I have made this into Video series based on some requests

  1. https://raaki-88.medium.com/free-cloud-router-part-1-59a57e82e00e
  2. https://raaki-88.medium.com/free-cloud-router-part-2-e5714fa13557

Note:

This can be set up for free of cost in a sense of having 100$ cloud credit and Trial license for vMX and is for testing for a limited amount of time for and setting a router in the cloud, In the long run, even this testing would cost some money.

This will guide you on how to set up a prod system properly on AWS — https://www.juniper.net/documentation/us/en/software/vmx/vmx-aws/topics/concept/vmx-aws-overview.html

I Wish

Often I wish that I have some sort of online cloud router (either Cisco or Juniper) to look around some knobs and also to do some rapid testing or rehash of some of the concepts. I prefer mostly Juniper for their awesome logical-systems concept and it’s easy to build a good number of 14 routers that can also run MPLS.

Solution

With Docker and Kubernetes, many of the NFV functions are even easier, I came across implementations of Juniper cRPD Route Reflectors in production environments and its all based on docker-containers, and their orchestration and vMX and other product lines are very well engineered at this point in time and no longer they are at starting stage.

cRPD — https://www.juniper.net/documentation/us/en/software/crpd/crpd-deployment/topics/concept/understanding-crpd.html

What is that you want to convey?

Another day, I was looking to get hold of a docker implementation of vMX, I wanted this so as to have a cloud router accessible at my disposal for rapid prototyping instead of getting access to a server and setting it up, especially with the amount of sound Dell R810 generates I can hardly talk without getting distracted with that sound.

I wrote about VRNET lab previously as well, but here is the link –

https://github.com/vrnetlab/vrnetlab/tree/master/vmx

This is a super cool project where the author made sure all the implementations were Dockerised including Juniper, so I quickly wanted to test this around.

My choice of cloud will always be AWS because of my familiarity with the services but realized for this project to work you need to have support for KVM / Intel VT-X, while AWS supports these instances these are not free tier and after searching various other clouds, I found Digital Ocean was next best to AWS. What Digital Ocean does is that it supports access to KVM by default in all of its droplets (Compute Instances) so I started looking into it.

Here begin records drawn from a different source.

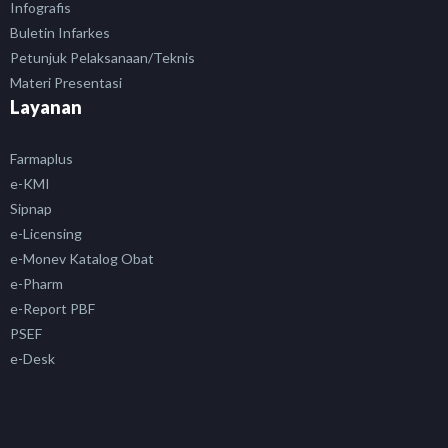
Infografis
Buletin Infarkes
Petunjuk Pelaksanaan/Teknis
Materi Presentasi
Layanan
Farmaplus
e-KMI
Sipnap
e-Licensing
e-Monev Katalog Obat
e-Pharm
e-Report PBF
PSEF
e-Desk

The best thing is that Digital ocean provides you with 100$ Cloud credit and an instance up to 8GB Ram and 4 vCPU’s, this is good enough for vMX to run in lite-mode and have logical tunnels set up to do the needed labbing and prototyping and you can always control the instance with Digital Ocean Api and have docker start automatically without having to worry about the cost.

Github Guide covers most of it, so I will just post some screenshots here

Catch to this

One catch is that for some reason, lt interface won't appear even after you configure tunnel services, hence what I did is that I configured lt-0/0/0 any way and after commit lt interface was lt-0/0/10 so I had to rename it

Remarks

Hope this helps anyone who wants to try around labs instead of setting up complicated environments (Eve and Gns3) both have their own perks and disadvantages, this seemed the simplest way to have something running in the cloud for me.